__ASSIGNED TASK__.
Report every line below that holds the word "storage".

__DATA IN THIS EXERCISE__.
=== Begin Enclosure ===

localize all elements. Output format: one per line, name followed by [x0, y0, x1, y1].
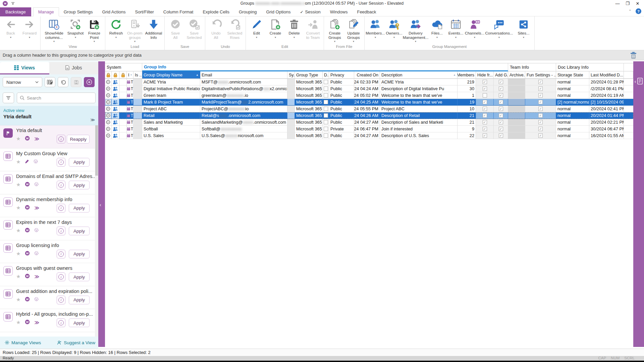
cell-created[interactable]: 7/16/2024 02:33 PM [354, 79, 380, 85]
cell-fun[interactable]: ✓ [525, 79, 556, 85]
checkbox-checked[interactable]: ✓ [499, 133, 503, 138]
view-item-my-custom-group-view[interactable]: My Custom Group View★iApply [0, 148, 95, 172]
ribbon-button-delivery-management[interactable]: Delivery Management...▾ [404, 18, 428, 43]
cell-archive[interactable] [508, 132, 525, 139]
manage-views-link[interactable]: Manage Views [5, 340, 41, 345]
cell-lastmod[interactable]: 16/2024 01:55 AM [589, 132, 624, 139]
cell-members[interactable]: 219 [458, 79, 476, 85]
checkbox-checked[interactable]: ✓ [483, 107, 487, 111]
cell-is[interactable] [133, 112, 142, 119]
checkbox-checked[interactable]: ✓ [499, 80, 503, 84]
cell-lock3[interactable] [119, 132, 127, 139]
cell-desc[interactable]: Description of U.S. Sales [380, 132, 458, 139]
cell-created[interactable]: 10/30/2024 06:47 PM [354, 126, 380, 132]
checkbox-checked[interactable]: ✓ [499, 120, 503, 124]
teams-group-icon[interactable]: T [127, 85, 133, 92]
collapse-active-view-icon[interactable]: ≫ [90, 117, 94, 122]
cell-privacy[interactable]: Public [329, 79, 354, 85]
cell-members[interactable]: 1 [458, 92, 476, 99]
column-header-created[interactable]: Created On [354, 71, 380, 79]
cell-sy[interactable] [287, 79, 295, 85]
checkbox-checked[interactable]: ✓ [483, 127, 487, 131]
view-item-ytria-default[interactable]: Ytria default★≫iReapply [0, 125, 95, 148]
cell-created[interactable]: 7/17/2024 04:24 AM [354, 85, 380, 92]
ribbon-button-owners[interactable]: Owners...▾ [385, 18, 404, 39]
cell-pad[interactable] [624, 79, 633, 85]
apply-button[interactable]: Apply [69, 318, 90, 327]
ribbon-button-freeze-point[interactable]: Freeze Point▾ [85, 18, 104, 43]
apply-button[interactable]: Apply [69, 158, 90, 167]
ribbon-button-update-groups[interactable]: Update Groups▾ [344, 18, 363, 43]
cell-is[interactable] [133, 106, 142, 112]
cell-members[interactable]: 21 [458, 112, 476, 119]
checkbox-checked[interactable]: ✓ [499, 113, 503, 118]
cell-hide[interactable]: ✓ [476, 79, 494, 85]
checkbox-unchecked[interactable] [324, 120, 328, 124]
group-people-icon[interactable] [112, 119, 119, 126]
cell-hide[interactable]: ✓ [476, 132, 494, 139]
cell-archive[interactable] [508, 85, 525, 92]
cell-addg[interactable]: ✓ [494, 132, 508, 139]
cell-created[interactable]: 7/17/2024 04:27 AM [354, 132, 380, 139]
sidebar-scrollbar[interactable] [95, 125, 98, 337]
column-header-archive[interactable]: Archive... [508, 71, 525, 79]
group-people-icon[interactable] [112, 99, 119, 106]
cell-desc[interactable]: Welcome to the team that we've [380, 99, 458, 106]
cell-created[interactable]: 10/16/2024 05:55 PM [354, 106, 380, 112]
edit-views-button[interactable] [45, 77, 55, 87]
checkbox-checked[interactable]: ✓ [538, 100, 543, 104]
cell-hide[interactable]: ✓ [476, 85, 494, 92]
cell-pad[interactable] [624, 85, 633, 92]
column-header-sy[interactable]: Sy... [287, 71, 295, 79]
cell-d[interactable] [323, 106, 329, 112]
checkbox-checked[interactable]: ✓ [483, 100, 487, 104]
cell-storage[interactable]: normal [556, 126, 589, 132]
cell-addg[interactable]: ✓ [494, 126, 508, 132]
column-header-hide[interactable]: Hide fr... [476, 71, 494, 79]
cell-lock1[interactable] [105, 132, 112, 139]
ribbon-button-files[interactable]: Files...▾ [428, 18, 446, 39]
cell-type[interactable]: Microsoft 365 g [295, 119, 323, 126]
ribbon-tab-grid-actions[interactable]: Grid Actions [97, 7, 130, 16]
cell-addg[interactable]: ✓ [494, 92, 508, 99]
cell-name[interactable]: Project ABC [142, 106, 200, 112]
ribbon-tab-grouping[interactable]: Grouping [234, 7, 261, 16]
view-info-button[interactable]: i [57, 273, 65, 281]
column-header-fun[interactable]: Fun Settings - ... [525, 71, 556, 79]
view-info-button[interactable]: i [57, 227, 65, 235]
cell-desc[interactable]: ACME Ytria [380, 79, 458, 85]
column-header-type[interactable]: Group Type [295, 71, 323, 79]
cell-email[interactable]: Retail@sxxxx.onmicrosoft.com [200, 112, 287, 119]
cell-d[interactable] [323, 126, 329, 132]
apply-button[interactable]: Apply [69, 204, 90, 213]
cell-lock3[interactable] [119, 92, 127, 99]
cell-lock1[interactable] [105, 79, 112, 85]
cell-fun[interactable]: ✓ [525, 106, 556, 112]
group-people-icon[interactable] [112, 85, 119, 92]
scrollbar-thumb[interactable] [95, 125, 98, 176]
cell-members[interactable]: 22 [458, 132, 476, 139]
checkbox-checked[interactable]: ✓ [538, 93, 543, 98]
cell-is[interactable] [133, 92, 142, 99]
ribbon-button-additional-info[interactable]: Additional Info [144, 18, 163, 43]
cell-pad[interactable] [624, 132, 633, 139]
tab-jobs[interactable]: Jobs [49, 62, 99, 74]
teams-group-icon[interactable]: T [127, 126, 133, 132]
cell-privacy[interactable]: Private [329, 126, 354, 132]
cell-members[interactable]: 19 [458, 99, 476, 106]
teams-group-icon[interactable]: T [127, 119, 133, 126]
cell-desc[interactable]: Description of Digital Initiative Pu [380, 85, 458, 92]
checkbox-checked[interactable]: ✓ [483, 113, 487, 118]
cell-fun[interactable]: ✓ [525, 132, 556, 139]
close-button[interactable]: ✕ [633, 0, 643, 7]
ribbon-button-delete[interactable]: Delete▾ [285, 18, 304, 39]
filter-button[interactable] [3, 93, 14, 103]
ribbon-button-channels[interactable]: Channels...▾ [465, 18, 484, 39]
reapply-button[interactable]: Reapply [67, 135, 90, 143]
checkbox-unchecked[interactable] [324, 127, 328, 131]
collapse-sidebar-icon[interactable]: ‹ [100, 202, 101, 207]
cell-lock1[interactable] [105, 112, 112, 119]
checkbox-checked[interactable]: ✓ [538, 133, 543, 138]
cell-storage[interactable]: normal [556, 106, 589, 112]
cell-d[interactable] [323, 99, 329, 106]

=== End Enclosure ===

__PROBLEM SOLUTION__.
cell-storage[interactable]: normal [556, 126, 589, 132]
cell-storage[interactable]: normal [556, 106, 589, 112]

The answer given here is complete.